Hypo-U-Ausschuss - Heta will geschwärzte Akten liefern
Wien/Klagenfurt (APA) - Der Hypo-Untersuchungsausschuss wird wohl bald wieder geschwärzte Akten bekommen - diesmal von der Hypo-Abbaueinheit...
Wien/Klagenfurt (APA) - Der Hypo-Untersuchungsausschuss wird wohl bald wieder geschwärzte Akten bekommen - diesmal von der Hypo-Abbaueinheit Heta, diese sorgt sich nämlich ums Bankgeheimnis. Die Parlamentarier wollen sich damit eigentlich nicht zufrieden geben. Deshalb steht nun im Raum, für eine rechtliche Klärung abermals den Verfassungsgerichtshof anzurufen.

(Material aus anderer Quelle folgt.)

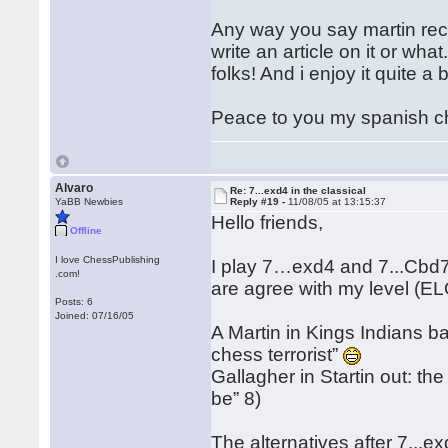
Any way you say martin reco
write an article on it or wha
folks! And i enjoy it quite a b
Peace to you my spanish ch
Alvaro
Re: 7...exd4 in the classical
YaBB Newbies
Reply #19 -
11/08/05 at 13:15:37
Hello friends,
Offline
I love ChessPublishing
I play 7…exd4 and 7...Cbd7 l
.com!
are agree with my level (E
Posts: 6
Joined: 07/16/05
A Martin in Kings Indians ba
chess terrorist”
Gallagher in Startin out: the
be” 8)
The alternatives after 7...e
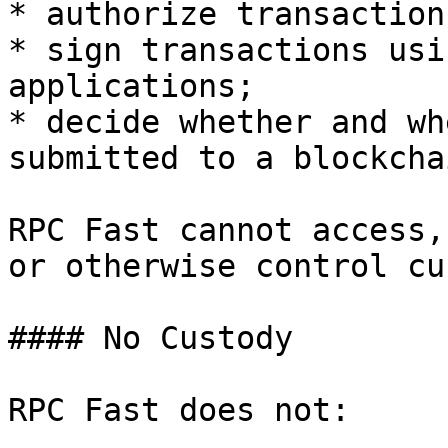
* authorize transactions
* sign transactions usi
applications;

* decide whether and wh
submitted to a blockcha
RPC Fast cannot access,
or otherwise control cu
#### No Custody

RPC Fast does not:
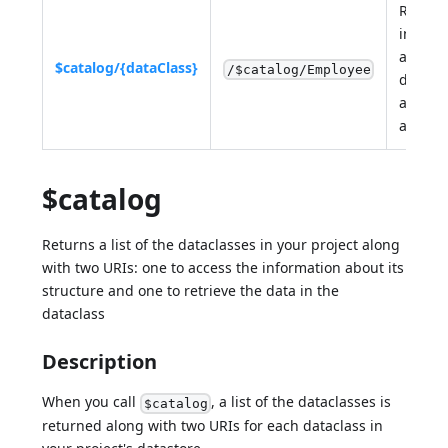
Return
inform
about 
$catalog/{dataClass}
/$catalog/Employee
datacl
and its
attribu
$catalog
Returns a list of the dataclasses in your project along
with two URIs: one to access the information about its
structure and one to retrieve the data in the
dataclass
Description
When you call
, a list of the dataclasses is
$catalog
returned along with two URIs for each dataclass in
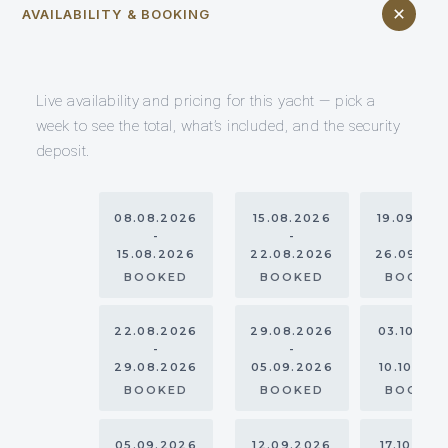
AVAILABILITY & BOOKING
Live availability and pricing for this yacht — pick a
week to see the total, what’s included, and the security
deposit.
08.08.2026
15.08.2026
19.09.20
-
-
-
15.08.2026
22.08.2026
26.09.20
BOOKED
BOOKED
BOOKE
22.08.2026
29.08.2026
03.10.20
-
-
-
29.08.2026
05.09.2026
10.10.202
BOOKED
BOOKED
BOOKE
05.09.2026
12.09.2026
17.10.202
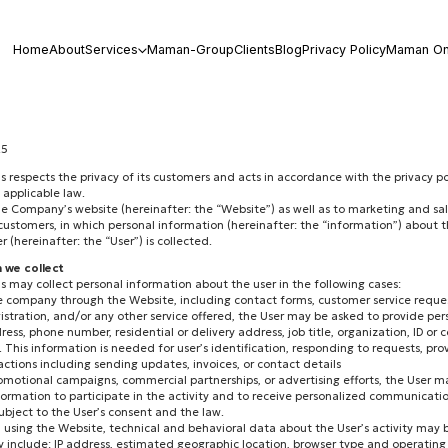
Home
About
Services
Maman-Group
Clients
Blog
Privacy Policy
Maman On
25
respects the privacy of its customers and acts in accordance with the privacy po
 applicable law.
the Company’s website (hereinafter: the “Website”) as well as to marketing and sa
 customers, in which personal information (hereinafter: the “information”) about 
(hereinafter: the “User”) is collected.
n we collect
may collect personal information about the user in the following cases:
e company through the Website, including contact forms, customer service reques
gistration, and/or any other service offered, the User may be asked to provide pe
ress, phone number, residential or delivery address, job title, organization, ID 
 This information is needed for user’s identification, responding to requests, prov
tions including sending updates, invoices, or contact details
romotional campaigns, commercial partnerships, or advertising efforts, the User 
formation to participate in the activity and to receive personalized communications
ubject to the User’s consent and the law.
 using the Website, technical and behavioral data about the User’s activity may 
y include: IP address, estimated geographic location, browser type and operating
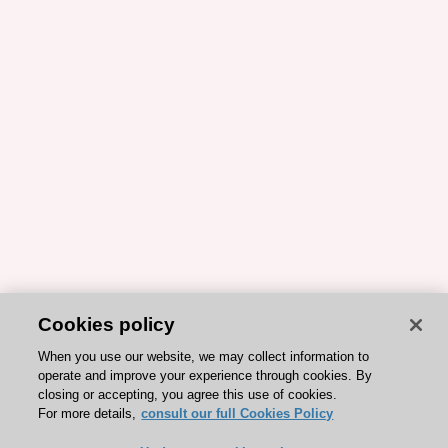
Cookies policy
When you use our website, we may collect information to
operate and improve your experience through cookies. By
closing or accepting, you agree this use of cookies.
For more details,
consult our full Cookies Policy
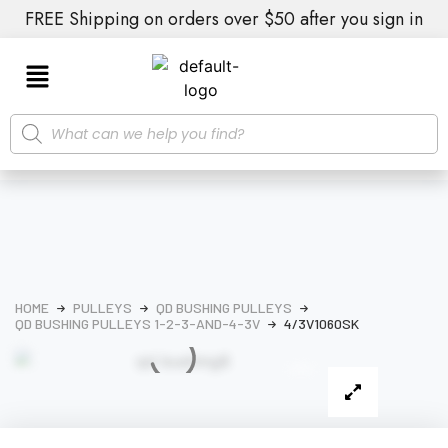
FREE Shipping on orders over $50 after you sign in
HOME
PULLEYS
QD BUSHING PULLEYS
QD BUSHING PULLEYS 1-2-3-AND-4-3V
4/3V1060SK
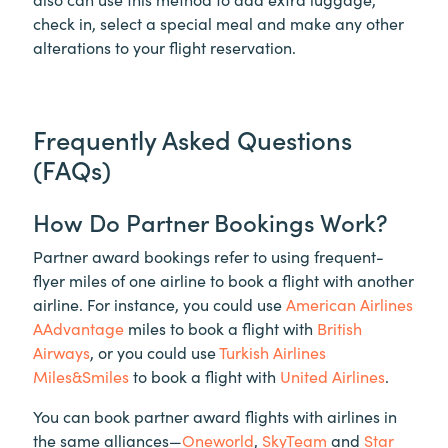
check in, select a special meal and make any other
alterations to your flight reservation.
Frequently Asked Questions
(FAQs)
How Do Partner Bookings Work?
Partner award bookings refer to using frequent-
flyer miles of one airline to book a flight with another
airline. For instance, you could use
American Airlines
AAdvantage
miles to book a flight with
British
Airways
, or you could use
Turkish Airlines
Miles&Smiles
to book a flight with
United Airlines
.
You can book partner award flights with airlines in
the same alliances—
Oneworld
,
SkyTeam
and
Star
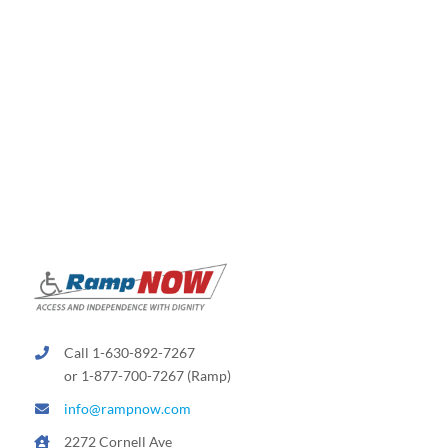
Call 1-630-892-7267
or 1-877-700-7267 (Ramp)
info@rampnow.com
2272 Cornell Ave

Die Sache ist etwas kompliziert: Die staatliche Hypo-“Bad Bank“ ist nämlich kein Bundesorgan und damit nicht verpflichtet, Unterlagen ins Parlament zu liefern. Die Abgeordneten haben aber um eine freiwillige Herausgabe gebeten. Heta-Aufsichtsratschef Michael Mendel bekräftigte nach einer Aussprache mit den Fraktionsführern Donnerstagnachmittag im Parlament den Willen der Heta zu Transparenz. Bei gewissen Dingen komme man aber nicht aus, verwies er aufs Bankgeheimnis.
Die Sorge der Heta ist, dass sie von Kunden geklagt werden könnte, wenn sie Unterlagen weitergibt. In einer Presseunterlage wird deshalb angekündigt, dass solche Akten „abgedeckt“ werden, ebenso personenbezogene Informationen zu Mitarbeitern. Die Abgeordneten rechneten nach der - allgemein als konstruktiv bezeichneten - Aussprache ebenfalls mit geschwärzten Unterlagen, sind damit aber naturgemäß nicht glücklich.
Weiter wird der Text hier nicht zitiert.